The Government has announced that the Australian Technical Advisory Group on Immunisation (ATAGI) has been asked to “provide advice on the clinical place and effectiveness of the pertussis vaccine schedule, including the pertussis booster currently given in the first year of high school”.
Currently, it is recommended that infants receive a dose of the diphtheria-tetanus-acellular vaccine at two, four and six months of age, with further boosters at 18 months and four years. An additional booster is given between 12 and 17 years.
The review comes at a time when the number of whooping cough cases is in decline – about 16,000 cases have been notified so far this year, well down from the 22,500 infections reported in 2015.
But the decline has come not long after the country’s largest-ever recorded outbreak of the disease, between 2008 and 2012, including 38,732 notified cases in 2011 alone.
The National Centre for Immunisation Research and Surveillance said whooping cough was a “challenging” disease to control because immunity waned over time, and epidemics occurred every three to four years.
The Centre said declining immunity was a factor in the last major outbreak, during which 4408 people were hospitalised, including 1832 babies. Between 2006 and 2012, 11 died from pertussis, all but one of them infants less than six months of age.
The review of the pertussis vaccination schedule coincides with the decision not to proceed with the creation of the Australian Schools Vaccination Register.
The Health Department said it had discontinued the tender process for the creation of the Register following advice about the review of the pertussis booster vaccine for secondary school students and the end, in 2018, of the catch-up varicella vaccination program for adolescents.

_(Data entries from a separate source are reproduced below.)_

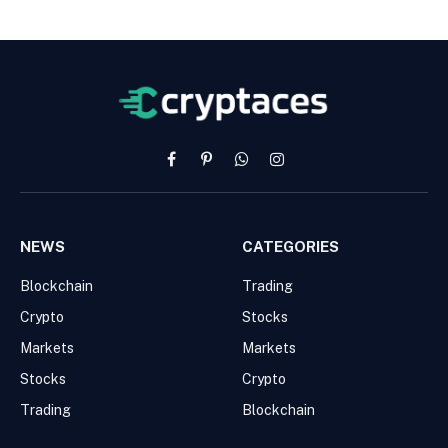
Facebook
Pinterest
WhatsApp
Instagram
NEWS
CATEGORIES
Blockchain
Trading
Crypto
Stocks
Markets
Markets
Stocks
Crypto
Trading
Blockchain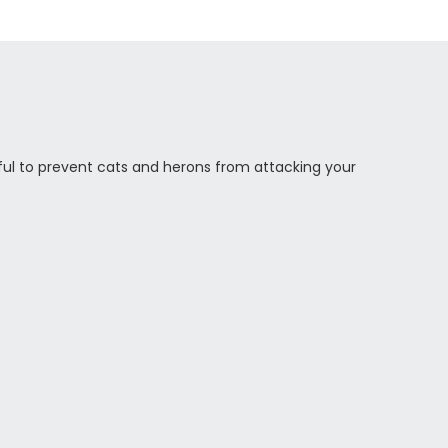
eful to prevent cats and herons from attacking your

The Register was announced in the 2015-16 Budget as part of the No Jab No Pay policy, and was portrayed as vital in helping to controlling infectious disease outbreaks by identifying areas where vaccination coverage was low.
But Health Minister Sussan Ley said it had now been “put on hold…pending further advice from independent medical experts on the vaccination needs of adolescents”.
The Health Department said it was possible that the Schools Register would only hold data on the human papilloma virus (HPV) if the pertussis booster for adolescents was axed and once the varicella catch-up vaccination program ends.
The Health Department said it was now looking at alternatives to the Schools Register, including the inclusion of such data in the whole-of-life Australian Immunisation Register which began operations on 30 September.
It is also in discussions with the Victorian Cytology Service about continuing the HPV Register in 2017.
Commonwealth Chief Medical Officer Professor Brendan Murphy was keen to assure that these changes would have “no impact on the health of adolescents because the full range of vaccination services are being delivered to the community, and will continue to do so”.
The move to axe the Register has coincided with the release of Government figures showing that almost 200,000 children have had their vaccinations brought up-to-date following the introduction of the No Jab No Pay reforms.
The figures, reported in the Sunday Herald Sun, show that since the reforms were introduced on 1 January, 86,562 families, including 102,993 children, have been denied childcare payments, and $38 million of Family Tax Benefit A benefits have been suspended. Parents of 8896 children are still not meeting vaccination requirements.
But 183,000 children have had their vaccinations brought up-to-date as a result of the program, under which parents face losing Family Tax Benefit A and childcare payments if they let their child’s immunity slip.